In late 2004, an International Consortium of research groups were charged with the task of producing a high-quality molecular anatomy of the developing mammalian urogenital tract (UGT). Given the importance of these organ systems for human health and reproduction, the need for a systematic molecular and cellular description of their developmental programs was deemed a high priority. The information obtained through this initiative is anticipated to enable the highest level of basic and clinical research grounded on a 21st-century view of the developing anatomy. There are three components to the Genitourinary Developmental Molecular Anatomy Project GUDMAP; all of these are intended to provide resources that support research on the kidney and UGT. The first provides ontology of the cell types during UGT development and the molecular hallmarks of those cells as discerned by a variety of procedures, including in situ hybridization, transcriptional profiling, and immunostaining. The second generates novel mouse strains. In these strains, cell types of particular interest within an organ are labeled through the introduction of a specific marker into the context of a gene that exhibits appropriate cell type or structure-specific expression. In addition, the targeting construct enables genetic manipulation within the cell of interest in many of the strains. Finally, the information is annotated, collated, and promptly released at regular intervals, before publication, through a database that is accessed through a Web portal. Presented here is a brief overview of the Genitourinary Developmental Molecular Anatomy Project effort.
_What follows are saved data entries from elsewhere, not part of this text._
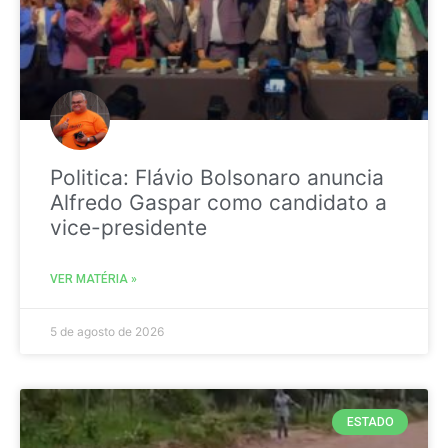
Politica: Flávio Bolsonaro anuncia
Alfredo Gaspar como candidato a
vice-presidente
VER MATÉRIA »
5 de agosto de 2026
ESTADO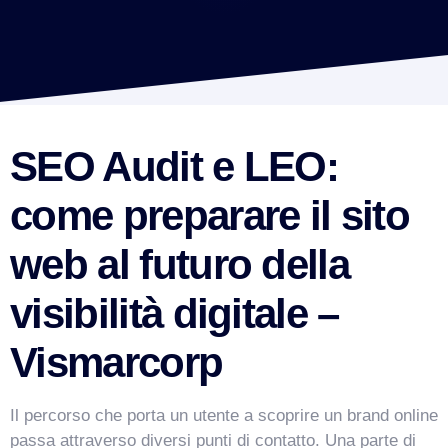
SEO Audit e LEO:
come preparare il sito
web al futuro della
visibilità digitale –
Vismarcorp
Il percorso che porta un utente a scoprire un brand online
passa attraverso diversi punti di contatto. Una parte di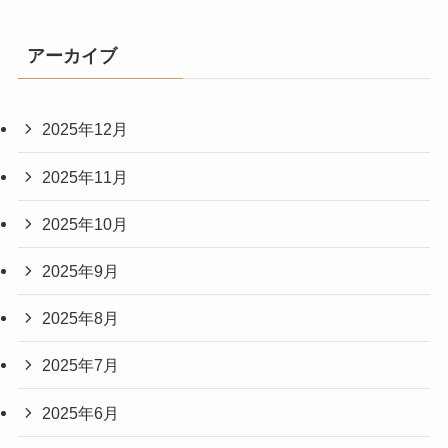
アーカイブ
2025年12月
2025年11月
2025年10月
2025年9月
2025年8月
2025年7月
2025年6月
Little, MH; Brennan, J; Georgas, K; Davies, JA; Davidson, DR; Baldock, RA; Beverdam, A; Bertram, JF; Capel, B; Chiu, HS; Clements, D; Cullen-McEwen, L; Fleming, J; Gilbert, T; Herzlinger, D; Houghton, D; Kaufman, MH; Kleymenova, E; Koopman, PA; Lewis, AG; McMahon, AP; Mendelsohn, C; Mitchell, EK; Rumballe, BA; Sweeney, DE; Valerius, MT; Yamada, G; Yang, Y; Yu, J. Gene Expr Patterns. vol. 7(6), 680–99. June 2007.
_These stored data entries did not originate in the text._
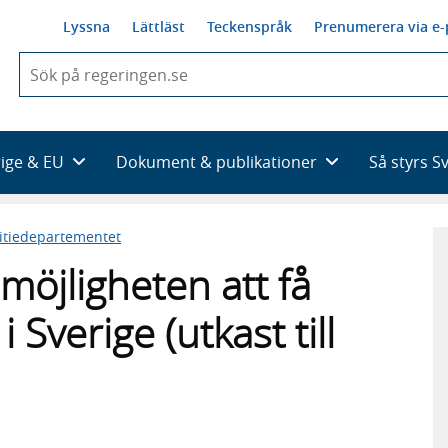
Lyssna
Lättläst
Teckenspråk
Prenumerera via e-
När
du
börjar
skriva
så
rige & EU
Dokument & publikationer
Så styrs S
framträder
en
lista
titiedepartementet
med
sökförslag
möjligheten att få
 Sverige (utkast till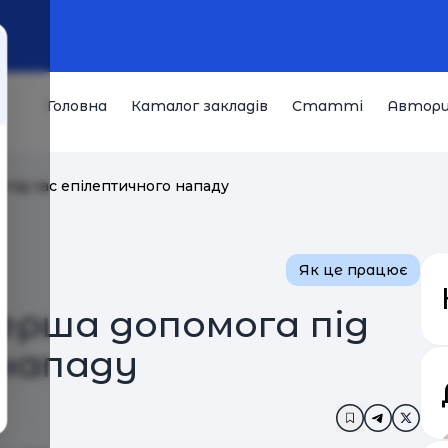
Головна
Каталог закладів
Статті
Автор
під час епілептичного нападу
Як це працює
ерша допомога під
 нападу
Додати в за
Cataloguing gene expression during development of the genitourinary tract will increase our understanding not only of this process but also of congenital defects and disease affecting this organ system. We have developed a high-resolution ontology with which to describe the subcompartments of the developing murine genitourinary tract. This ontology incorporates what can be defined histologically and begins to encompass other structures and cell types already identified at the molecular level. The ontology is being used to annotate in situ hybridisation data generated as part of the Genitourinary Development Molecular Anatomy Project (GUDMAP), a publicly available data resource on gene and protein expression during genitourinary development. The GUDMAP ontology encompasses Theiler stage (TS) 17-27 of development as well as the sexually mature adult. It has been written as a partonomic, text-based, hierarchical ontology that, for the embryological stages, has been developed as a high-resolution expansion of the existing Edinburgh Mouse Atlas Project (EMAP) ontology. It also includes group terms for well-characterised structural and/or functional units comprising several sub-structures, such as the nephron and juxtaglomerular complex. Each term has been assigned a unique identification number. Synonyms have been used to improve the success of query searching and maintain wherever possible existing EMAP terms relating to this organ system. We describe here the principles and structure of the ontology and provide representative diagrammatic, histological, and whole mount and section RNA in situ hybridisation images to clarify the terms used within the ontology. Visual examples of how terms appear in different specimen types are also provided.